(Work instruction) Each line below from the one containing "prijsgarantie!" through the one containing "- 140 x 80 cm" is to be given again exactly, and no line outside that span.
┌─ Supplied data
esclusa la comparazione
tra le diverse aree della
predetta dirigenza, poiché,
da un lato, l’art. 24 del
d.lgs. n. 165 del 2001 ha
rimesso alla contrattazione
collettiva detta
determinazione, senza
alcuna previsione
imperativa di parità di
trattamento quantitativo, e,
└─
┌─ Supplied data
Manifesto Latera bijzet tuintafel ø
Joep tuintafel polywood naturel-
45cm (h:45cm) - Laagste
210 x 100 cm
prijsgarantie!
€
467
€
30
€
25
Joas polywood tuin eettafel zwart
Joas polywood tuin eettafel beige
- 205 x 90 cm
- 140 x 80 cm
└─
(Your response)
prijsgarantie!
€
467
€
30
€
25
Joas polywood tuin eettafel zwart
Joas polywood tuin eettafel beige
- 205 x 90 cm
- 140 x 80 cm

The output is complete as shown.